During operation, molten metal 258 is poured into the inlet spout 260 of the ladle 248 from a melting station (not shown). The induction coil 254 is energized so that a magnetic flux is generated to inductively heat the metal 258 and maintain it in its molten state. The shunts 256 guide the flux into the interior of ladle 248 through the eddy current limiting means 252 which reduce the eddy currents induced in the shell 253 as previously described. By using the eddy current limiting means 252 instead of a channel there is no longer a problem with clogging and the ladle 248 has higher mechanical strength and it is more efficiently heated.

The present invention also makes it possible to treat materials in a transportable controlled environment. For example, in manufacturing certain types of composite materials such as carbon/carbon and composite ceramics, it is usual to place a graphite crucible, or susceptor, within an induction coil located inside a sealed environmental chamber. This process conventionally starts with a cold chamber, into which a graphite susceptor containing a charge of material is placed. After the charged susceptor is placed in the coil within the chamber, the chamber must be sealed and the atmosphere evacuated, and the charge in the susceptor brought up to treatment temperature by the induction coil. Once at treatment temperature, the material can be subjected to treatment gases or a vacuum, as desired. After treatment is complete, the charge must be permitted to cool before the susceptor can be removed from the chamber.

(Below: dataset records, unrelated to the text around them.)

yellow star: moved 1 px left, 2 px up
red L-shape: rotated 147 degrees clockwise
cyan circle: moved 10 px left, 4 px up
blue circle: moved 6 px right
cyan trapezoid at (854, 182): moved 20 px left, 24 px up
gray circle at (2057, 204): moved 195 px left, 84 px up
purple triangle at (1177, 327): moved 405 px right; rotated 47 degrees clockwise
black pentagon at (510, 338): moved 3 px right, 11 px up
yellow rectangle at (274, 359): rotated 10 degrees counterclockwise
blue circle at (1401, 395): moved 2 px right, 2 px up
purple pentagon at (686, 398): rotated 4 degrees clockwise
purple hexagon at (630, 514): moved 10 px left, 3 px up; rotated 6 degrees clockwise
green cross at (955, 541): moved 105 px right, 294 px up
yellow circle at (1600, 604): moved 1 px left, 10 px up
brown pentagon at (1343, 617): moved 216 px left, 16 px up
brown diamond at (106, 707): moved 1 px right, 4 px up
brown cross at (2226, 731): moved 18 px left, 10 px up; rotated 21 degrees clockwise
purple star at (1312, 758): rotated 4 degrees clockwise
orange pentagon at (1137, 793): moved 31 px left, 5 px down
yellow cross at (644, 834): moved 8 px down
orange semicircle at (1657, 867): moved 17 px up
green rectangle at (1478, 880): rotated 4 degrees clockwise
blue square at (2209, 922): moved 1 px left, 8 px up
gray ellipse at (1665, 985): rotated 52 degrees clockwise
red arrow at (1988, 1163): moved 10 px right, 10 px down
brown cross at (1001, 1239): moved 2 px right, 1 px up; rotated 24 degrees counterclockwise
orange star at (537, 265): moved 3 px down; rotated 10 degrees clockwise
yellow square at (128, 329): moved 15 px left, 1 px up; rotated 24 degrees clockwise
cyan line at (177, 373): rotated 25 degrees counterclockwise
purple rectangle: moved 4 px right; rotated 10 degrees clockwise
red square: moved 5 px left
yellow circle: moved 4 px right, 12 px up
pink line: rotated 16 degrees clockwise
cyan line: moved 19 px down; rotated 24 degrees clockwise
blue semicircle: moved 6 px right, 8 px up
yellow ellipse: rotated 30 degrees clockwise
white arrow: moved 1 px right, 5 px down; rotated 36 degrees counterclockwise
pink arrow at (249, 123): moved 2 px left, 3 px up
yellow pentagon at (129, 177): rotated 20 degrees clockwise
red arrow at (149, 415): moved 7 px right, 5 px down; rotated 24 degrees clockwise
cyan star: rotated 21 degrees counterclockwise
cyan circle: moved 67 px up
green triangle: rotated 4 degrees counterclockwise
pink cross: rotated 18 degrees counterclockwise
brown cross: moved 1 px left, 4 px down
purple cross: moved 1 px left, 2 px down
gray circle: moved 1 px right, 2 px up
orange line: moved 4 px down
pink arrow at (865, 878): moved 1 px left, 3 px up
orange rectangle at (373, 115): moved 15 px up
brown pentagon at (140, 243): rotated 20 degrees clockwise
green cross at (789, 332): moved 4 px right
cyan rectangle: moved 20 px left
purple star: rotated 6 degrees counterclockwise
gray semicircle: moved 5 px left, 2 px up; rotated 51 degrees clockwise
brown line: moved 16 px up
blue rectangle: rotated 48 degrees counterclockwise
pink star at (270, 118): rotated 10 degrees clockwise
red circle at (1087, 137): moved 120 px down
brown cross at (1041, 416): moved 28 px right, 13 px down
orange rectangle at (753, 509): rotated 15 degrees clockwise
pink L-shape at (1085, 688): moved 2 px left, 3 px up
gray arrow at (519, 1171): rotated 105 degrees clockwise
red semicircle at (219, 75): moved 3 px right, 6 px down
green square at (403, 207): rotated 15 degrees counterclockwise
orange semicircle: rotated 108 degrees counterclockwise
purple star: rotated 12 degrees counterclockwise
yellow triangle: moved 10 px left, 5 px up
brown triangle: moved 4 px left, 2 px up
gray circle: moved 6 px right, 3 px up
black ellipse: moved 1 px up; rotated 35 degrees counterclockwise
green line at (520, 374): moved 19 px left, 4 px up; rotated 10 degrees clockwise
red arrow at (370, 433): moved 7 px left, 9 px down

The conventional process is quite time consuming and could take 24 hours from start to finish. However, with the vessel of the present invention, it is possible to seal the vessel itself, so that the vessel in effect becomes the environmental chamber. This permits treating in a controlled environment to be carried out using a conventional induction coil and does not require a separate environmental chamber. Thus, the vessel of the present invention can be fitted in any convenient manner with an appropriate cover and fittings for sealing and evacuating the interior of the vessel after it is charged and for admitting treating gases. The sealed vessel can then be placed in a conventional induction coil for heating.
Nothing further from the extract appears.